Task to complete
Go over the data and copy out each line with "Backlinks" in it.
★ ★ ★ ★ ★
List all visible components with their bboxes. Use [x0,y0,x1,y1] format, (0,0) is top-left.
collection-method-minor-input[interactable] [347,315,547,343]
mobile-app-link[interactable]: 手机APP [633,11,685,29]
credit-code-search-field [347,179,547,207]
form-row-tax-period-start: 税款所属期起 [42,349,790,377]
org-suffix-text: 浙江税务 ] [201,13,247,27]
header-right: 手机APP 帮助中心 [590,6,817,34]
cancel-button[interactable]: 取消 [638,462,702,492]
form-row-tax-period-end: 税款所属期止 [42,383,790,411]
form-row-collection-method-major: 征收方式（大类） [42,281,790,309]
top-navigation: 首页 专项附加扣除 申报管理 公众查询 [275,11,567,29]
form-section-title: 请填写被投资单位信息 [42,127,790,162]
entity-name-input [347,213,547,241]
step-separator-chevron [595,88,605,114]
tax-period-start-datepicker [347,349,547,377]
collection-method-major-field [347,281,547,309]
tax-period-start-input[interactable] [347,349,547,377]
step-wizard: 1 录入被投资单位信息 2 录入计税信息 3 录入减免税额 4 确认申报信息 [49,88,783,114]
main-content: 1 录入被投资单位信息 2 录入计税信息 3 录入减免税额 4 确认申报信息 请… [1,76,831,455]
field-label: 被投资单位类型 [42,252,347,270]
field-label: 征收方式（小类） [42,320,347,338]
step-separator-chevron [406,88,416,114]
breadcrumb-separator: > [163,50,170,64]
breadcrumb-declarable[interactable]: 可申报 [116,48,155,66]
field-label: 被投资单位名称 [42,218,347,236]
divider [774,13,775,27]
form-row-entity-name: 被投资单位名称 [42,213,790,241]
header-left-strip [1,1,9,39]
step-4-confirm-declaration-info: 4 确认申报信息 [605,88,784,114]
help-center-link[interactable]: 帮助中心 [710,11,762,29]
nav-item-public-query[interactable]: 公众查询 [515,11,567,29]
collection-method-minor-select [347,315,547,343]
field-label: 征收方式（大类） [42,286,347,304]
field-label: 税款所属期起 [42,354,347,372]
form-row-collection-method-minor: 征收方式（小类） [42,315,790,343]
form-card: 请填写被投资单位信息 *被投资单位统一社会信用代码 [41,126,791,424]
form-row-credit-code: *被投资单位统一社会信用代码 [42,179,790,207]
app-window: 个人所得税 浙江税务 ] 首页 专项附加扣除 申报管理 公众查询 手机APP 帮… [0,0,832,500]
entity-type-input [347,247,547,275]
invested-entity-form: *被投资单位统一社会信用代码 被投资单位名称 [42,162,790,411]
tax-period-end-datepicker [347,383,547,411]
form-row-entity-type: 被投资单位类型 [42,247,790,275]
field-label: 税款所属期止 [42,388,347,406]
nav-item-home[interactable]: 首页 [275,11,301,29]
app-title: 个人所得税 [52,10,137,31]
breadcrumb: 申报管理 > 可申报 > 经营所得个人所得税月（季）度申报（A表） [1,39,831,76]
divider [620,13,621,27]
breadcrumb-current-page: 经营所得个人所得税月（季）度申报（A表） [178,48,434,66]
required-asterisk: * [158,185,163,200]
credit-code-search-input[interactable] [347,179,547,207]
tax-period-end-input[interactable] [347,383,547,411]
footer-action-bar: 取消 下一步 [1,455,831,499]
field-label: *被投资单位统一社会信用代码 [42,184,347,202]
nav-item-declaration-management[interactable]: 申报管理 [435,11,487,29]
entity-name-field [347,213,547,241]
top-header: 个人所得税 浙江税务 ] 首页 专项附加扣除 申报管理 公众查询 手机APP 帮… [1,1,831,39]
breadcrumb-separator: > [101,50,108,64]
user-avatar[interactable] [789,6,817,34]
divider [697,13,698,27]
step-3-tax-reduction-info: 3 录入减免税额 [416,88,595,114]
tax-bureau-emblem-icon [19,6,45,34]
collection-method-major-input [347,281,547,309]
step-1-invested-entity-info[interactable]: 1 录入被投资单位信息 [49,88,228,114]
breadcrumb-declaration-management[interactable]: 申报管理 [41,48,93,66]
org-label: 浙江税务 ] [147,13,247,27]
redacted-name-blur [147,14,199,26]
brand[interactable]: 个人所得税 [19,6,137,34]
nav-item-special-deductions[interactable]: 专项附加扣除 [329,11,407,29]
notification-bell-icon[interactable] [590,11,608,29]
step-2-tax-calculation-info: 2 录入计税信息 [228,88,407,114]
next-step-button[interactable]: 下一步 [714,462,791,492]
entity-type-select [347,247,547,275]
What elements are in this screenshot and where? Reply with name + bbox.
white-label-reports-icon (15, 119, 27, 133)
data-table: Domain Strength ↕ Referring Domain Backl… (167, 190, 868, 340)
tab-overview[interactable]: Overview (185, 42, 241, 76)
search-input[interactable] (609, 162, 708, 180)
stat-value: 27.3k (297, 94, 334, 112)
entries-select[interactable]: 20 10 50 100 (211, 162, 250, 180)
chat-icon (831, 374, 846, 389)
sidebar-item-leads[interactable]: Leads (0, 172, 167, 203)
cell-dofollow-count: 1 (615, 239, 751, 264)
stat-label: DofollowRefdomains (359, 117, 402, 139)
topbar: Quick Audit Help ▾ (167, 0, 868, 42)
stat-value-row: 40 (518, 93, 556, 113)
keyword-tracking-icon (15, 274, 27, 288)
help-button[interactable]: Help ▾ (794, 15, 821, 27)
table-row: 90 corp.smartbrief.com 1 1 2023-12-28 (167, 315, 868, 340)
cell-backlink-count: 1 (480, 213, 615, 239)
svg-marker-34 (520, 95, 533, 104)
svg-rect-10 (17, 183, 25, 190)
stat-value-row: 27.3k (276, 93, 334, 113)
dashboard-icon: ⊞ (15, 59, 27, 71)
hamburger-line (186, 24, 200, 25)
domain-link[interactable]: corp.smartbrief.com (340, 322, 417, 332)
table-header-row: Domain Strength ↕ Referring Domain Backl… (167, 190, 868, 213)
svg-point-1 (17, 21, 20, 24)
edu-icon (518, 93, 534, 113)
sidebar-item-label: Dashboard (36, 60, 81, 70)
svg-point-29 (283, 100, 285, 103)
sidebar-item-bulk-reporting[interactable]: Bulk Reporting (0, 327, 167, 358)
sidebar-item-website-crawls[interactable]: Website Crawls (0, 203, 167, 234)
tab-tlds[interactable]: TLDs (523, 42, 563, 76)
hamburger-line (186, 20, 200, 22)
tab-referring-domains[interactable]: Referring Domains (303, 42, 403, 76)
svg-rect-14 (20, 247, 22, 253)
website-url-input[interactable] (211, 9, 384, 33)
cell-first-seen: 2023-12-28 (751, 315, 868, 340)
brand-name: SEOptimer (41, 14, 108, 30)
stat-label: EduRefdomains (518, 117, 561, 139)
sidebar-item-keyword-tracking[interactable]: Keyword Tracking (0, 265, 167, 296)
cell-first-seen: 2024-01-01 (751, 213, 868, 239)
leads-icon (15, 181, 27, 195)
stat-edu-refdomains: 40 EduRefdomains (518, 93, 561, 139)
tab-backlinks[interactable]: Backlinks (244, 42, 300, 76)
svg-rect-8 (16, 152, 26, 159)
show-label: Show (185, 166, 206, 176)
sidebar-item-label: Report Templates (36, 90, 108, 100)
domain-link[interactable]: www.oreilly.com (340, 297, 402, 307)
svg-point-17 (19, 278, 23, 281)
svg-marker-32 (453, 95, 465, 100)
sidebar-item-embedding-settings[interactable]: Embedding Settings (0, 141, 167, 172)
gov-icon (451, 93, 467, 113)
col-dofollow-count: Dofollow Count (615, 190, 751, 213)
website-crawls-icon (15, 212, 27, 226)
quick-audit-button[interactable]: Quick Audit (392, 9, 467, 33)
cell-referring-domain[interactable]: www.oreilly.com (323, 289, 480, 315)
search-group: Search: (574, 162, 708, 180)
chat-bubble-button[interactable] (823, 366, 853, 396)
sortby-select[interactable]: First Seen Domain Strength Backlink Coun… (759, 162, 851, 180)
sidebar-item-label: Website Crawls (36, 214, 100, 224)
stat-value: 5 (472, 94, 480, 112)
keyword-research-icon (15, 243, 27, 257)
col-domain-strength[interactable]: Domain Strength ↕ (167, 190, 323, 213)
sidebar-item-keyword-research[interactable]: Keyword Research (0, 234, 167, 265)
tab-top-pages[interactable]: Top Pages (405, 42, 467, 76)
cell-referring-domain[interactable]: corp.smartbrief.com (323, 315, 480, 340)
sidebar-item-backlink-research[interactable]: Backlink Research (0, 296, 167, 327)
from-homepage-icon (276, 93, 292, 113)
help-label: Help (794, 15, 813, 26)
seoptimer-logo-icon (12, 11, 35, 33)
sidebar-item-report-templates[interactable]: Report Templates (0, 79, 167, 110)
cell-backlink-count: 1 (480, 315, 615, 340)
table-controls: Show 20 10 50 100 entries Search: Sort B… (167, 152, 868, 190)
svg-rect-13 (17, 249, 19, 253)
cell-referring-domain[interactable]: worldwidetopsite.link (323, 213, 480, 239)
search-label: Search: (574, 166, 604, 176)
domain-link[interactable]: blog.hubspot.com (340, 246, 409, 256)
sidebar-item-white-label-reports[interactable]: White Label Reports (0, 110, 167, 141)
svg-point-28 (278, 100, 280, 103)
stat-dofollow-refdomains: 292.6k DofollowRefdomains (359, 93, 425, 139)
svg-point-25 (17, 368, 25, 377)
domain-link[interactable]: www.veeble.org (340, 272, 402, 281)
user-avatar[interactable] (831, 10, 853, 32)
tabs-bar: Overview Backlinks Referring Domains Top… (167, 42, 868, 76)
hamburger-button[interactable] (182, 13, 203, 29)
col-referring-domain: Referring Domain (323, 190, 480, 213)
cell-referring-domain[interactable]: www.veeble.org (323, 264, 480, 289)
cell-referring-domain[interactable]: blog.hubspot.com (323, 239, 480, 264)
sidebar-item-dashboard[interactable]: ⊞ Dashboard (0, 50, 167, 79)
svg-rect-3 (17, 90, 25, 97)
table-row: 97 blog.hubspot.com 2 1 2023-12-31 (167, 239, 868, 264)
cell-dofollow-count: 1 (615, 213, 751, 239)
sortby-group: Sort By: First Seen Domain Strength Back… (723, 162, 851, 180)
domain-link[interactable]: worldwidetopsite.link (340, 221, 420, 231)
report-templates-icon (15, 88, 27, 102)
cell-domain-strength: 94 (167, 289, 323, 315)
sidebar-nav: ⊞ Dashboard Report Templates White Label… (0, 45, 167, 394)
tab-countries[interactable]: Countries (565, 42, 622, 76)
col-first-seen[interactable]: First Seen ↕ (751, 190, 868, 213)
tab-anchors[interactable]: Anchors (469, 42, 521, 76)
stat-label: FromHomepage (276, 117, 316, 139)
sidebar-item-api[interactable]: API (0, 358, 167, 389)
★ ★ ★ ★ ★
Task solution
tab-backlinks[interactable]: Backlinks (244, 42, 300, 76)
tabs-bar: Overview Backlinks Referring Domains Top… (167, 42, 868, 76)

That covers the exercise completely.